C’est alors que leurs amis, malgré l’aversion que professaient les socialistes révolutionnaires pour les ouvriers syndiqués, songèrent à profiter de la tenue du congrès mutuelliste de Lyon pour catéchiser les travailleurs qui devaient s’y rendre.
Leur petit nombre, il est vrai, les empêcha de modifier le caractère du congrès ; mais ils firent d’intéressantes déclarations sur lesquelles il est nécessaire de s’appesantir pour montrer d’abord quelles théories professaient à cette époque les collectivistes... (qui, depuis...) et, en second lieu, pour faire comprendre les événements qui allaient creuser un infranchissable fossé entre les partisans de la conquête du pouvoir et les partisans de l’action économique et corporative [1].
Et Pelloutier cite le discours de Calvinhac, parlant de l’État et s’exprimant ainsi :
Ah ! apprenons à nous passer de cet élément à l’égal de la bourgeoisie, dont le gouvernementalisme est un idéal. Il est notre ennemi.
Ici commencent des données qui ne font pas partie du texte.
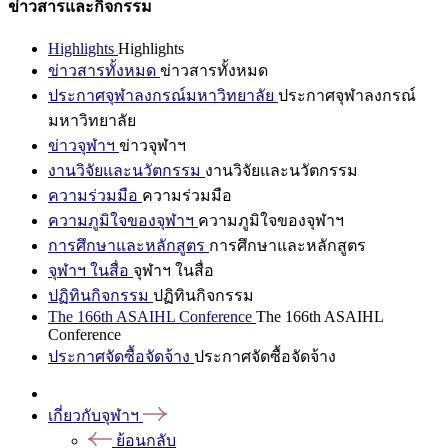
ข่าวสารและกิจกรรม
Highlights
Highlights
ข่าวสารทั้งหมด
ข่าวสารทั้งหมด
ประกาศจุฬาลงกรณ์มหาวิทยาลัย
ประกาศจุฬาลงกรณ์
มหาวิทยาลัย
ข่าวจุฬาฯ
ข่าวจุฬาฯ
งานวิจัยและนวัตกรรม
งานวิจัยและนวัตกรรม
ความร่วมมือ
ความร่วมมือ
ความภูมิใจของจุฬาฯ
ความภูมิใจของจุฬาฯ
การศึกษาและหลักสูตร
การศึกษาและหลักสูตร
จุฬาฯ ในสื่อ
จุฬาฯ ในสื่อ
ปฏิทินกิจกรรม
ปฏิทินกิจกรรม
The 166th ASAIHL Conference
The 166th ASAIHL
Conference
ประกาศจัดซื้อจัดจ้าง
ประกาศจัดซื้อจัดจ้าง
เกี่ยวกับจุฬาฯ
ย้อนกลับ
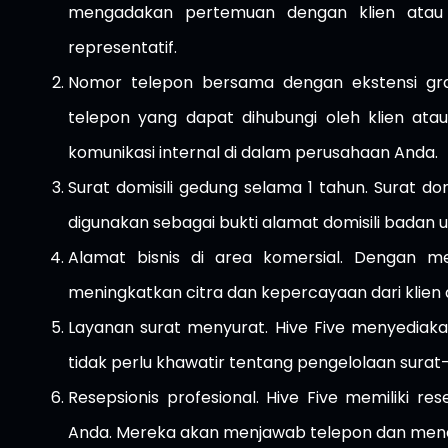
mengadakan pertemuan dengan klien atau
representatif.
Nomor telepon bersama dengan ekstensi grat
telepon yang dapat dihubungi oleh klien atau
komunikasi internal di dalam perusahaan Anda.
Surat domisili gedung selama 1 tahun. Surat 
digunakan sebagai bukti alamat domisili badan 
Alamat bisnis di area komersial. Dengan me
meningkatkan citra dan kepercayaan dari klien a
Layanan surat menyurat. Hive Five menyediak
tidak perlu khawatir tentang pengelolaan surat-
Resepsionis profesional. Hive Five memiliki r
Anda. Mereka akan menjawab telepon dan mene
Dans nos affaires il ne peut arriver que pour réglementer, et soyez sûrs que la réglementation, il la fera toujours au profit des dirigeants. Demandons seulement la liberté complète, et nous trouverons la réalisation de nos rêves quand nous serons décidés à faire nos affaires nous-mêmes [2].
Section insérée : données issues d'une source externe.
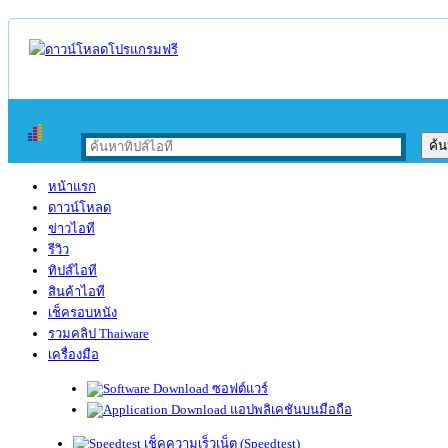
หน้าแรก
ดาวน์โหลด
ข่าวไอที
รีวิว
ทิปส์ไอที
สินค้าไอที
เช็ครอบหนัง
รวมคลิป Thaiware
เครื่องมือ
ซอฟต์แวร์
แอปพลิเคชันบนมือถือ
เช็คความเร็วเน็ต (Speedtest)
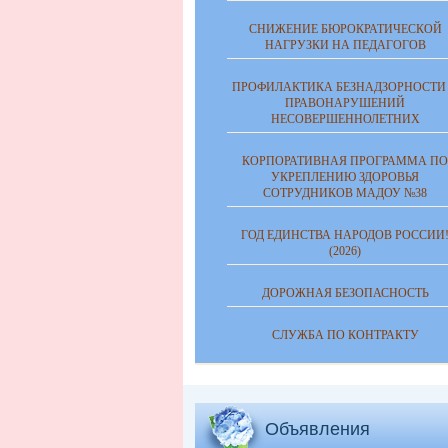
СНИЖЕНИЕ БЮРОКРАТИЧЕСКОЙ
НАГРУЗКИ НА ПЕДАГОГОВ
ПРОФИЛАКТИКА БЕЗНАДЗОРНОСТИ
ПРАВОНАРУШЕНИЙ
НЕСОВЕРШЕННОЛЕТНИХ
КОРПОРАТИВНАЯ ПРОГРАММА ПО
УКРЕПЛЕНИЮ ЗДОРОВЬЯ
СОТРУДНИКОВ МАДОУ №38
ГОД ЕДИНСТВА НАРОДОВ РОССИИ
(2026)
ДОРОЖНАЯ БЕЗОПАСНОСТЬ
СЛУЖБА ПО КОНТРАКТУ
Объявления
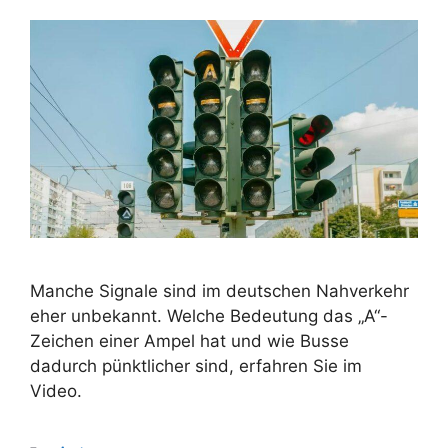
Manche Signale sind im deutschen Nahverkehr
eher unbekannt. Welche Bedeutung das „A“-
Zeichen einer Ampel hat und wie Busse
dadurch pünktlicher sind, erfahren Sie im
Video.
Ce n’est plus le langage du Congrès de 1876, évoqué plus haut. Hélas ! ce ne fut même pas longtemps le langage des hommes qui le tinrent à cette époque devant les travailleurs, dont ils devaient, quelques années plus tard, solliciter les suffrages, mendier les voix.
Un autre beau discours fut celui de Ballivet, des mécaniciens de Lyon, contre la participation des travailleurs aux luttes électorales [3].
Mais, pendant que ces révolutionnaires obscurs du groupe collectiviste faisaient de telles déclarations contre l’État, la conquête du Pouvoir et la Participation aux luttes électorales, les chefs du Parti socialiste naissant avaient déjà modifié leurs principes et leur tactique en sens contraire.